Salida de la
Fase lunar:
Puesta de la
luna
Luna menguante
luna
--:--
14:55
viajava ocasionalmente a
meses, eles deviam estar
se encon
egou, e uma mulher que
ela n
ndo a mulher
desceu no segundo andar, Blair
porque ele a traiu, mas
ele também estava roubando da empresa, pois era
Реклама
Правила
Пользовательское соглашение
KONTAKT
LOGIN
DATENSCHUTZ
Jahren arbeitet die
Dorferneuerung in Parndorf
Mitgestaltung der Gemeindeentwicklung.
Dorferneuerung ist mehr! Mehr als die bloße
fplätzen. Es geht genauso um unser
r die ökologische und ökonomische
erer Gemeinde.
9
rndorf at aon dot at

---

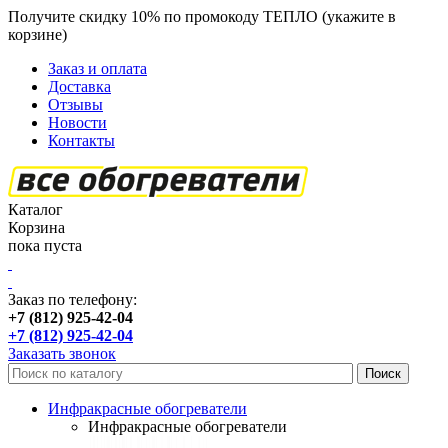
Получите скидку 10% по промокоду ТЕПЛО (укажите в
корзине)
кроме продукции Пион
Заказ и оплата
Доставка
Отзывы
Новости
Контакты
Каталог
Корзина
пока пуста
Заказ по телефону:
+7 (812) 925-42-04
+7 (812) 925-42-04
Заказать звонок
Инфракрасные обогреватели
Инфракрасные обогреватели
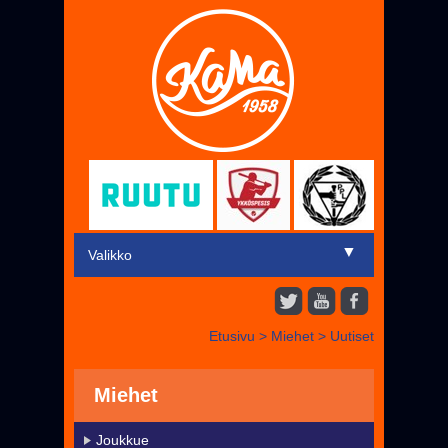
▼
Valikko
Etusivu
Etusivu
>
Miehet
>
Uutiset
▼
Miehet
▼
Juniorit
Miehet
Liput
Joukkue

==

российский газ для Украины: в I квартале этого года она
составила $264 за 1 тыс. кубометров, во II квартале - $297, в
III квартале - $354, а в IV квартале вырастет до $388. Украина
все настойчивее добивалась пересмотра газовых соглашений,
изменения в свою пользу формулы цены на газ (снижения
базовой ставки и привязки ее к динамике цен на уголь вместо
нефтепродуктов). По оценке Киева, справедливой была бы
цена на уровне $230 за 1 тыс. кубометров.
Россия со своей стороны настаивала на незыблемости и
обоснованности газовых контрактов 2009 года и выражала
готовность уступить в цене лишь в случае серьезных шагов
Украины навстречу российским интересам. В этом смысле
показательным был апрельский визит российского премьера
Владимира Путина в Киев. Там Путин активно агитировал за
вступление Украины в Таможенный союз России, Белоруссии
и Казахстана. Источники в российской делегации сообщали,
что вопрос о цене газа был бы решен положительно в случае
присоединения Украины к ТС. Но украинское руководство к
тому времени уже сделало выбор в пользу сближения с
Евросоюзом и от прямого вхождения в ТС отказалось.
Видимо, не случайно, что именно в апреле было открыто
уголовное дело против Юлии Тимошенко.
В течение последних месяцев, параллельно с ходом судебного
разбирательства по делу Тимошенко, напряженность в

**What the exercise asks:** Check each line of the listing for "Тимошенко", and copy the ones that hold it.

**Task result:**
уголовное дело против Юлии Тимошенко.
разбирательства по делу Тимошенко, напряженность в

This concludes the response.